▸ **Supplied material**:
- Opening Delimiter -
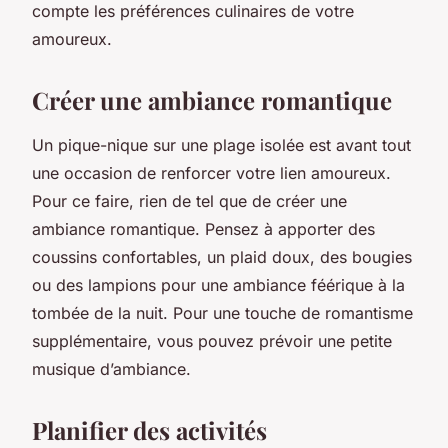
compte les préférences culinaires de votre
amoureux.
Créer une ambiance romantique
Un pique-nique sur une plage isolée est avant tout
une occasion de renforcer votre lien amoureux.
Pour ce faire, rien de tel que de créer une
ambiance romantique. Pensez à apporter des
coussins confortables, un plaid doux, des bougies
ou des lampions pour une ambiance féérique à la
tombée de la nuit. Pour une touche de romantisme
supplémentaire, vous pouvez prévoir une petite
musique d’ambiance.
Planifier des activités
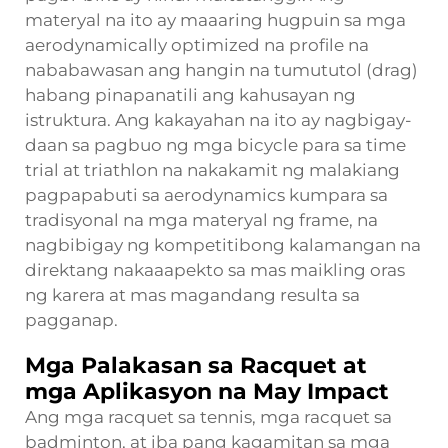
materyal na ito ay maaaring hugpuin sa mga
aerodynamically optimized na profile na
nababawasan ang hangin na tumututol (drag)
habang pinapanatili ang kahusayan ng
istruktura. Ang kakayahan na ito ay nagbigay-
daan sa pagbuo ng mga bicycle para sa time
trial at triathlon na nakakamit ng malakiang
pagpapabuti sa aerodynamics kumpara sa
tradisyonal na mga materyal ng frame, na
nagbibigay ng kompetitibong kalamangan na
direktang nakaaapekto sa mas maikling oras
ng karera at mas magandang resulta sa
pagganap.
Mga Palakasan sa Racquet at
mga Aplikasyon na May Impact
Ang mga racquet sa tennis, mga racquet sa
badminton, at iba pang kagamitan sa mga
- Closing Delimiter -
▸ **Work instructions**:
Nothing before the line holding "nababawasan ang hangin na tumututol (drag)" belongs in the answer. Repeat that line and the rest of the listing exactly.

▸ **Finished exercise**:
nababawasan ang hangin na tumututol (drag)
habang pinapanatili ang kahusayan ng
istruktura. Ang kakayahan na ito ay nagbigay-
daan sa pagbuo ng mga bicycle para sa time
trial at triathlon na nakakamit ng malakiang
pagpapabuti sa aerodynamics kumpara sa
tradisyonal na mga materyal ng frame, na
nagbibigay ng kompetitibong kalamangan na
direktang nakaaapekto sa mas maikling oras
ng karera at mas magandang resulta sa
pagganap.
Mga Palakasan sa Racquet at
mga Aplikasyon na May Impact
Ang mga racquet sa tennis, mga racquet sa
badminton, at iba pang kagamitan sa mga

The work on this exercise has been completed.